Former DeepMind Researchers Achieve SOTA in AI Reasoning with Poetiq Meta-System

author-Chen
Dr. Aurora Chen
Abstract visualization of interconnected AI models and data, representing a meta-system optimizing large language models.

Six former Google DeepMind researchers and engineers have developed a meta-system that optimizes large language models, achieving state-of-the-art (SOTA) performance on the ARC-AGI-2 leaderboard at half the cost of previous methods. Their startup, Poetiq, focuses on enabling existing large models to autonomously generate strategies and model combinations for specific tasks.

On December 8, the ARC Prize officially validated Poetiq's Gemini 3 Pro optimization technology. The system scored 54% on the ARC-AGI-2 leaderboard with a computational cost of $31 per task. This performance surpasses the previous best, which recorded 45% at a cost of $77.16 per task.

Poetiq's Meta-System Approach

Poetiq's founding team comprises six individuals from Google DeepMind, with a combined 53 years of professional experience. The company aims to "pave the fastest path to safe superintelligence with superior inference." On December 5, Poetiq announced that its system had "significantly surpassed existing methods and established new industry best performance."
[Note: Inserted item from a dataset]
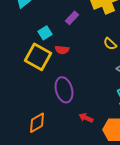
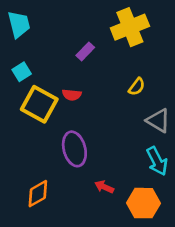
cyan square: (45, 33) -> (22, 72), moved
yellow semicircle: (110, 44) -> (137, 87), turned -96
The Poetiq system participated in the official ARC Prize evaluation with a pure Gemini configuration. The team stated that their system established a new Pareto frontier on the ARC-AGI-2 public dataset, improving both performance and cost-effectiveness. Poetiq attributes this achievement to its meta-system, which builds intelligence on top of any model.

The meta-system leverages off-the-shelf, cutting-edge models to automatically create a complete system for specific tasks, without requiring the development or fine-tuning of new large models. This capability allowed Poetiq to integrate models like Gemini 3 and GPT-5.1 within hours of their release and achieve SOTA performance.

Performance and Cost Efficiency

The Poetiq meta-system has improved results on both ARC-AGI-1 and ARC-AGI-2, pushing the boundaries of low-cost inference. For example, the Gemini 3 Deep Think (preview version) had higher costs and lower accuracy compared to Poetiq's solutions. Poetiq's configurations, such as Gemini-3-a, b, and c, demonstrate the use of multiple large language models to maximize performance across various cost targets.

The system can programmatically handle ARC-AGI-1 and ARC-AGI-2 problems through multiple calls to Gemini-3, achieving Pareto optimality across a range of computational budgets. Poetiq (Grok-4-Fast), built on the Grok-4-Fast Reasoning model, prioritizes extreme cost efficiency, offering higher accuracy at a lower price than the original model.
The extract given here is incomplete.